Найт и Кейнс писали под влиянием последствий Первой мировой войны, и у них все по-другому. Их "радикально иная идея" о неопределенности не имеет ничего общего с природой или дискуссией между Эйнштейном и Борном. Неопределенность рассматривается ими как следствие иррациональностей, которые Найт и Кейнс видят в природе человека, и означает, что анализ решения и выбора теперь не ограничивается более человеком, изолированным, подобно Робинзону Крузо. Даже фон Нейман с его страстной верой в рациональность анализирует решения в мире, в котором решения каждого человека оказывают влияние на других и где каждый вынужден учитывать вероятную реакцию других на его собственные решения. Отсюда очень недалеко до изучения Канеманом и Тверски случаев алогичного пренебрежения принципом инвариантности и исследований поведения сторонниками концептуального патрулирования.
Хотя многие тайны природы, которые интересовали Лейбница, раскрыты в XX столетии, мы до сих пор пытаемся понять еще более дразнящие тайны того, как люди принимают решения и отвечают на риск. Вторя Лейбницу, писатель и эссеист Честертон так излагает современную точку зрения:
"Больше всего в этом нашем мире тревожит не то, что он неразумен, и даже не то, что он разумен. Чаще всего нас тревожит то, что он почти разумен, но не совсем. Жизнь не алогична; однако сама она является ловушкой для логичного человека. Она выглядит немного более логичной и правильной, чем есть на самом деле; ее правильность очевидна, а ее неправильность скрыта; ее хаотичность подстерегает нас"
Бесполезны ли в таком мире вероятность, схождение к среднему и диверсификация? Можно ли приспособить могучие средства, объясняющие многообразие природы, к поиску истоков неправильности? Всегда ли нас будет подстерегать хаос?
***
Сторонники теории хаоса относительно новой альтернативы идеям Паскаля и других утверждают, что они нашли скрытые источники неправильности. В соответствии с теорией хаоса ее причиной является феномен, называемый нелинейностью. Нелинейность означает, что результаты не пропорциональны причине. Но теория хаоса также солидарна с Лапласом, Пуанкаре и Эйнштейном в том, что у каждого результата есть причина, подобно ставшей на ребро монете, которая валится при малейшей вибрации.

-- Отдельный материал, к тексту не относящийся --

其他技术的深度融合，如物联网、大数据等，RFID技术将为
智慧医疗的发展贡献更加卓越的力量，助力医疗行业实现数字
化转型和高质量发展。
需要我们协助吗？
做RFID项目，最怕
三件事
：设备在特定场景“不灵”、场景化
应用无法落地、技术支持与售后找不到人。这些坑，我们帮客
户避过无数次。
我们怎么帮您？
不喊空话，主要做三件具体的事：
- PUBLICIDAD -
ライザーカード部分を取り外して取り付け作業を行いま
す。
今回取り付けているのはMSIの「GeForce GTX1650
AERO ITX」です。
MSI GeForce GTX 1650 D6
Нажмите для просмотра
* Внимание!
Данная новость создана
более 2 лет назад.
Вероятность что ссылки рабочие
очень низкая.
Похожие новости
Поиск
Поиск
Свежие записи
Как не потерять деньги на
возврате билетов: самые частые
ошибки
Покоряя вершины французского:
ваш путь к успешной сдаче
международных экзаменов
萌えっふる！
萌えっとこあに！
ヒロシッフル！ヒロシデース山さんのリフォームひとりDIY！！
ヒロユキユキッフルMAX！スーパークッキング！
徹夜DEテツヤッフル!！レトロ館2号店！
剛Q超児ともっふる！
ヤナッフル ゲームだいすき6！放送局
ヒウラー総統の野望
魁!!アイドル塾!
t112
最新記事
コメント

Сторонники теории хаоса считают, что симметричность колоколообразной кривой непригодна для описания реальности. Они презирают линейные статистические системы, в которых, например, величина ожидаемого вознаграждения предполагается соразмерной величине риска, на который ради него нужно пойти, или, вообще говоря, все системы, в которых достигнутые результаты находятся в определенном соотношении с приложенными усилиями. Таким образом, они отрицают общепринятые теории вероятностей, финансов и экономики. Для них треугольник Паскаля - детская забава, Фрэнсис Гальтон - глупец, а столь любимая Кветеле кол околообразная кривая - карикатура на реальность.
Димитрис Хорафас (Chorafas), признанный истолкователь теории хаоса, описывает хаос как "...эволюцию во времени с ощутимой зависимостью от начальных условий". Самый популярный пример этой концепции представляет собой утверждение, что взмах крыльев бабочки на Гаваях может стать первопричиной урагана в Карибском море. Согласно Хорафасу, теория хаоса рассматривает мир "в состоянии активности... характеризуемом бурностью и неустойчивостью". Это мир, в котором отклонения от нормы не группируются симметрично по обе стороны от среднего значения, как предсказывает нормальное распределение Гаусса; это крутой мир, в котором гальтоновское схождение к среднему не имеет смысла, потому что само среднее постоянно пребывает в состоянии изменения. Понятия нормы в теории хаоса не существует.
Теория хаоса доводит идею Пуанкаре о всеобщности причинно-следственной связи до ее логического предела, отказываясь от понятия прерывности. То, что кажется прерывным, на самом деле является не резким разрывом с прошлым, а логическим следствием предшествующих событий. В мире хаоса нас всегда подстерегают потрясения.
Из теории хаоса следует еще один вывод. Хорафас утверждает, что "в мире хаоса... точность предсказаний уменьшается с увеличением дистанции во времени". Это оставляет сторонников этой теории в плену деталей, в мире, где все сигналы очень слабы, а остальное всего лишь шум.
Занявшись прогнозированием финансовых рынков, сторонники теории хаоса, сосредоточившись на изменчивости, накопили огромное количество данных о трансакциях, позволяющих им с некоторым успехом предсказывать изменения курса ценных бумаг, валюты и уровня риска на ближайшее будущее. Они даже открыли, что колеса рулеток дают не совсем случайные результаты. Впрочем, открытые ими закономерности настолько незначительны, что ни один игрок не сможет разбогатеть с помощью этого открытия.
Достижения теории хаоса представляются довольно скромными по сравнению с ее обещаниями. Сторонники этой теории взяли в руки бабочку, но не могут выявить все воздушные потоки, образующиеся от трепыхания ее крыльев. Впрочем, они стараются.
Не так давно появились другие утонченные методы для предсказания будущего со странными названиями вроде генетических алгоритмов и нейронных сетей. Эти методы нацелены главным образом на изучение природы изменчивости; для их использования нужны вычислительные возможности, которых не могут обеспечить самые мощные компьютеры.